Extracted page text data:
┏━━
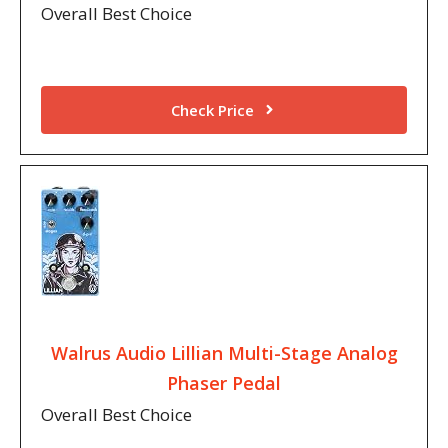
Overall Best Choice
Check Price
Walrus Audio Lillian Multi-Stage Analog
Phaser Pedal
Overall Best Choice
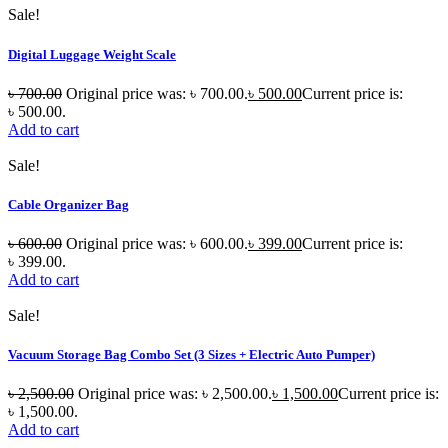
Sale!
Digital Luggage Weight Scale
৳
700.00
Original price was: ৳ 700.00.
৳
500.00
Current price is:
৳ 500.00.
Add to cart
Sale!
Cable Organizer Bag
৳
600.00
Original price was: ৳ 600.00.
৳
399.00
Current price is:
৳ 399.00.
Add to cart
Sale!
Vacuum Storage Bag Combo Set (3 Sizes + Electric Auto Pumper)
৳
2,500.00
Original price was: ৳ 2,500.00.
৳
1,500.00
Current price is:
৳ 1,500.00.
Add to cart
┗━━
┏━━
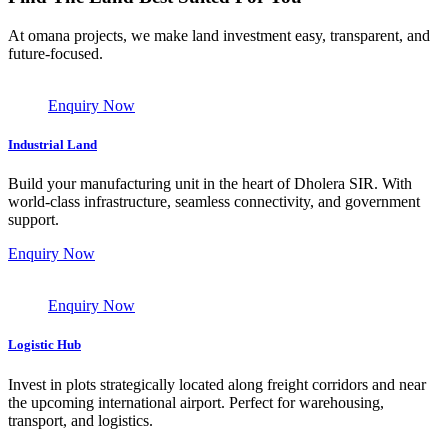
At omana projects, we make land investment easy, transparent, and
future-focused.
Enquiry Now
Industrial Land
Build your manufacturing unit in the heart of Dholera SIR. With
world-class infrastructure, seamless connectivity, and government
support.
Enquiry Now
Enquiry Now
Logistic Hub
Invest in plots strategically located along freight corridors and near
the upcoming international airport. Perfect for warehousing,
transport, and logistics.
┗━━
== HOW TO COMPLETE THIS TASK ==
Wherever a line in the data above holds the word "Original", copy that line.

== WRITTEN REPLY ==
Original price was: ৳ 700.00.
Original price was: ৳ 600.00.
Original price was: ৳ 2,500.00.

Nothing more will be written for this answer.